Kelly: There are two pieces we’re missing right now. The U.S. has got to get to a place where people expect that their home will be worth more than it is now, and banks have to have capital to lend, and lend to people who can afford their mortgage.

Advisor.ca: How is this affecting Canada?

Reitzes: The risks to Canada all relate to the risk to the U.S. We’ll weaken with them, but America’s downside risk is higher. We’ll have a slower economy as we export a large majority of products to the States. Also, if the global economy slows sharply, commodity prices could fall even more, and that would hurt. We’re expecting under 1% GDP growth for the rest of the year.

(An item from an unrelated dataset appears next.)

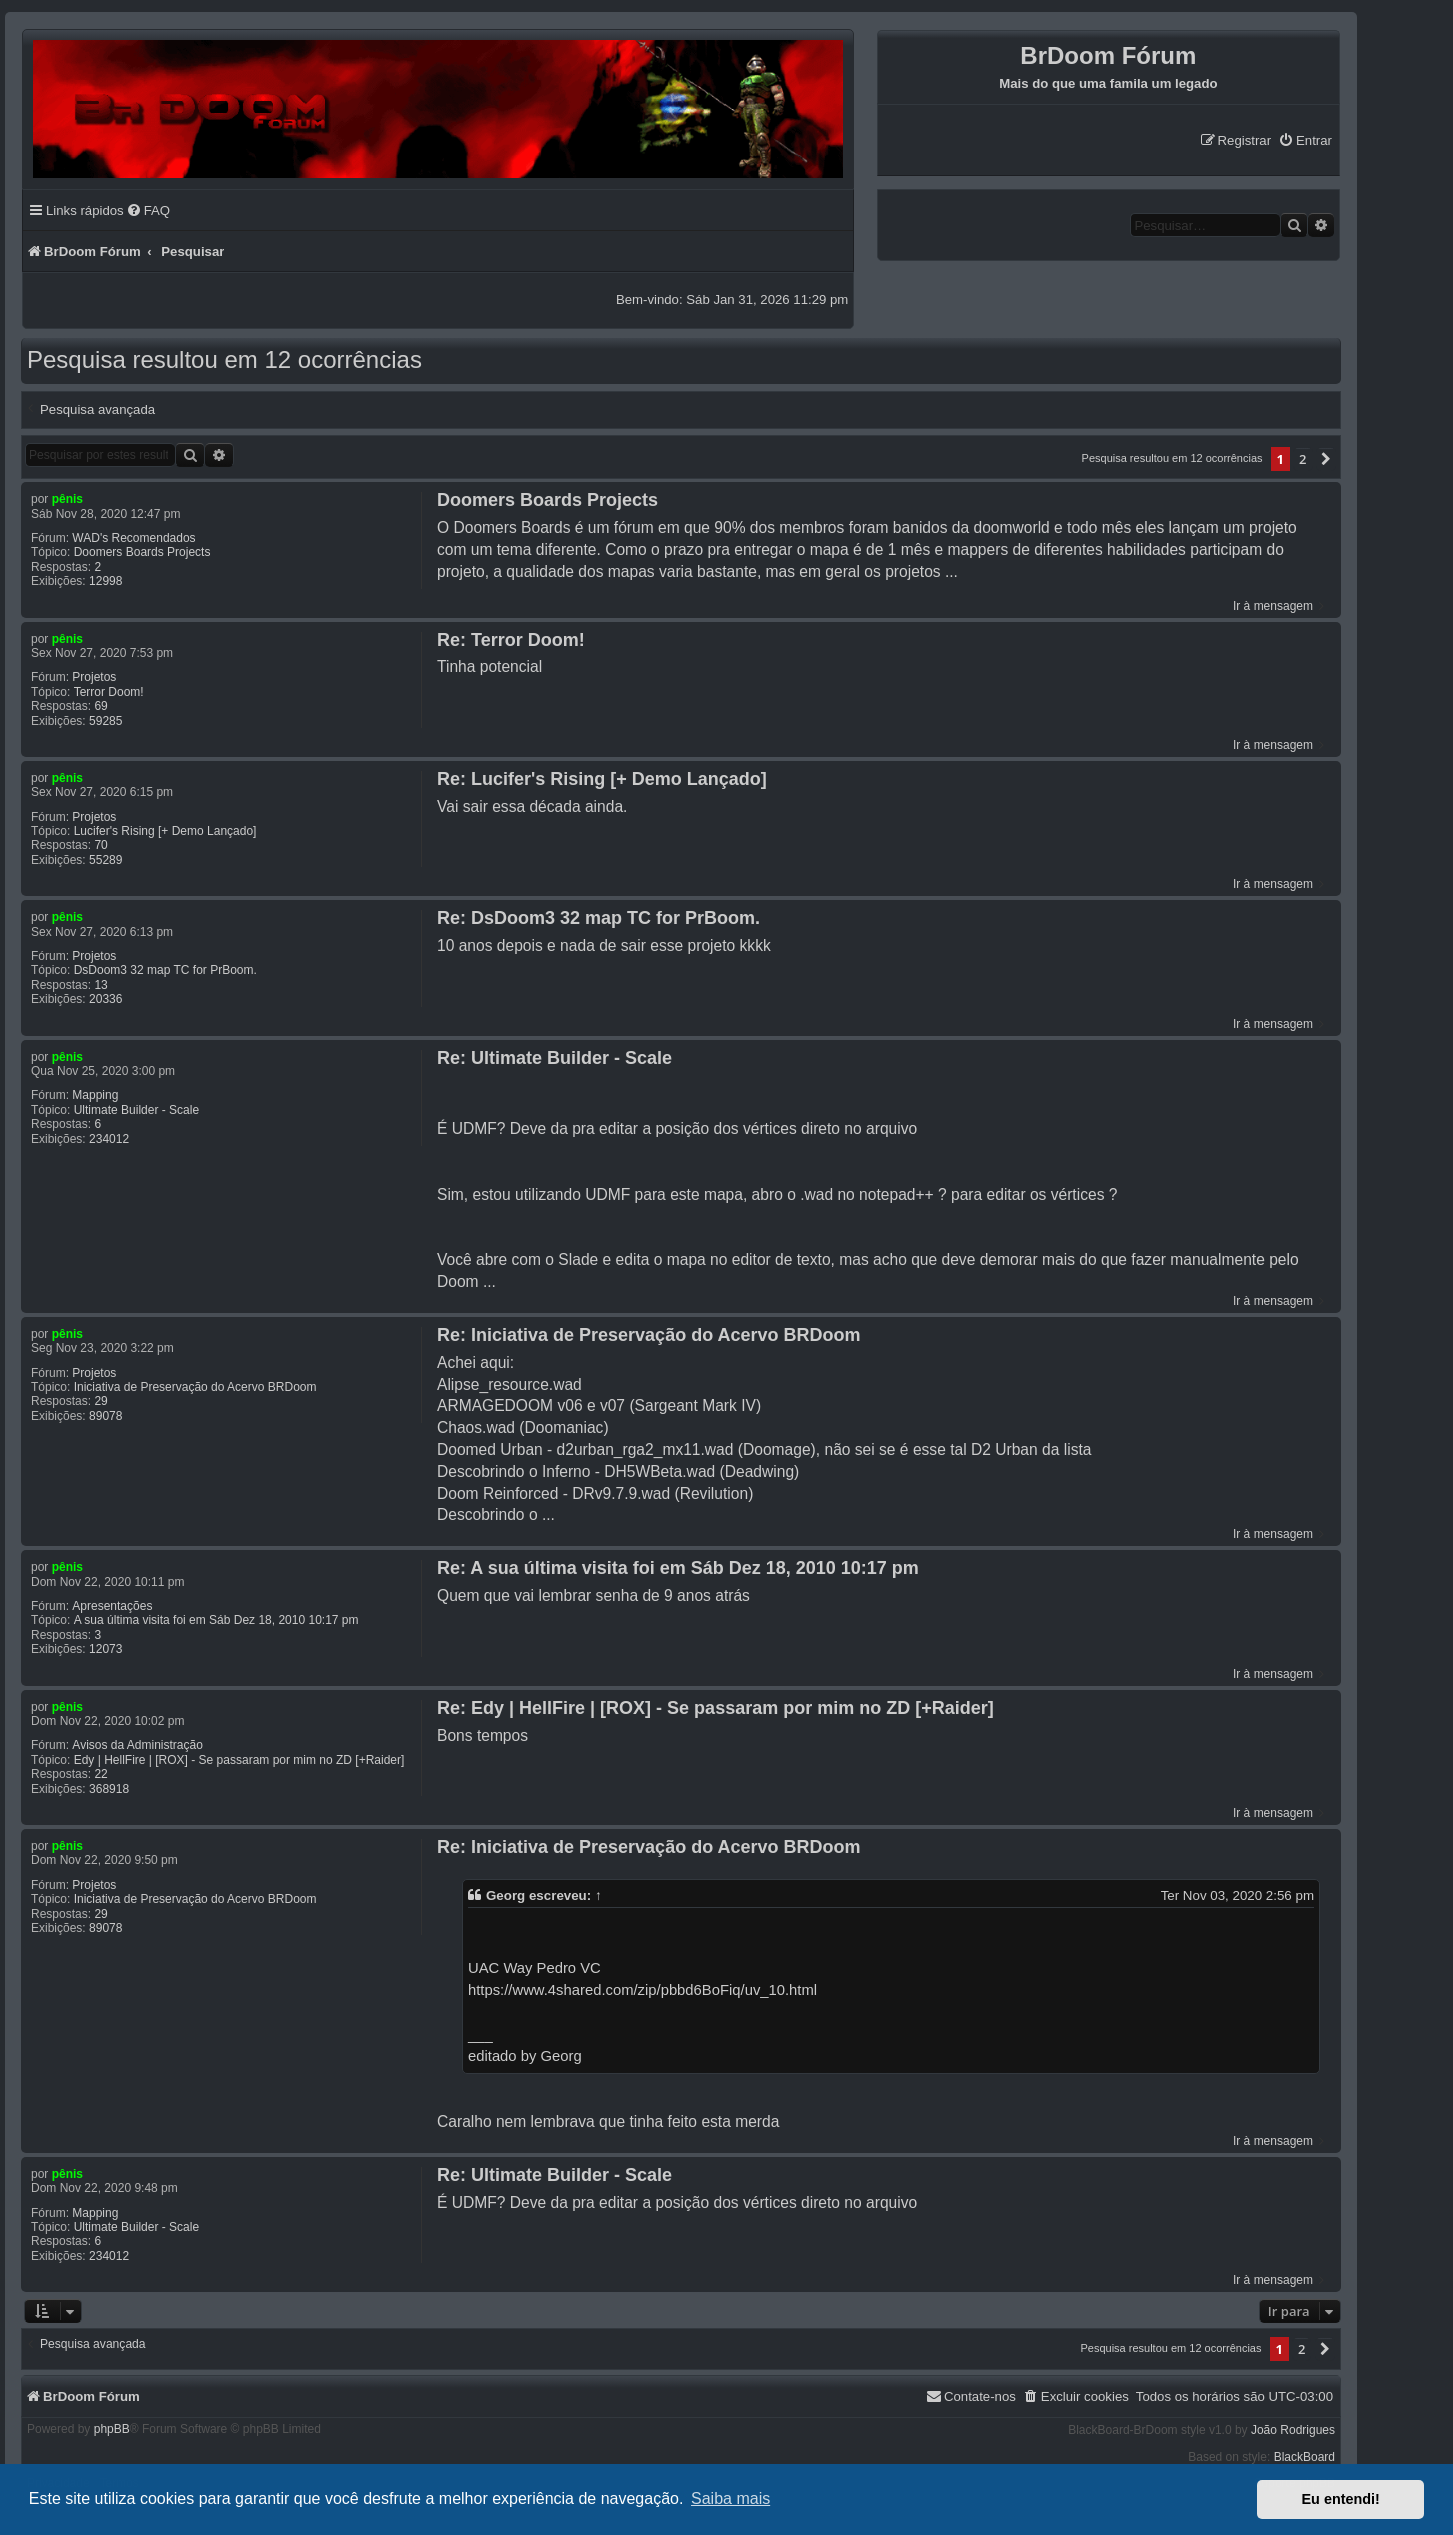 Image resolution: width=1453 pixels, height=2535 pixels. What do you see at coordinates (678, 1568) in the screenshot?
I see `Re: A sua última visita foi em Sáb Dez 18, 2010 10:17 pm` at bounding box center [678, 1568].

Gampel: It affects Canada primarily through reduced demand for products by American consumers. We produce goods and services Americans want. We’ve become an energy- and commodity-exporting country. Still, things have been selling like hotcakes. The issue here is manufacturing in Ontario and Quebec is under significant stress.

At the same time, the housing market isn’t the same, and we have better financial underpinnings — there’s less risk; the tax system doesn’t subsidize speculation; and financial institutions are more conservative lenders. But the bottom line is a slower U.S. economy, increasing strains overseas and in our export-sensitive sectors [mean] manufacturing is going to find it tough sledding, which will drag down performance of our economy.

Kelly: Even though we’re talking about one of the worst global crises in years, we’re seeing a Canadian economy that’s remained resilient. There’s ongoing job hiring, income growth, a strong housing market and strong business investment. But losing the nation’s number one export buyer causes weak demand, and we’ve seen competitiveness erode in moves the Canadian dollar has made. A global slowdown is feeding into Canada, so we’re seeing the market slow a bit. Still, the economy is avoiding a recession; there are strong fundamentals, but there will be a cool-down because the entire global economy isn’t growing as fast as it was.

Advisor.ca: One last question. If the bailout goes through — and all indications point that it will — what’s going to stop the financial industry from making a mistake like this again?

Kelly: The history of financial crises is that the industry never makes the same mistake twice, but it makes different mistakes repeatedly. Crises tend to come about when there’s rapid growth in the economy and the regulatory environment doesn’t keep up in pace to reflect new developments. That’s how we got into this, and we’ll find more crises in the future.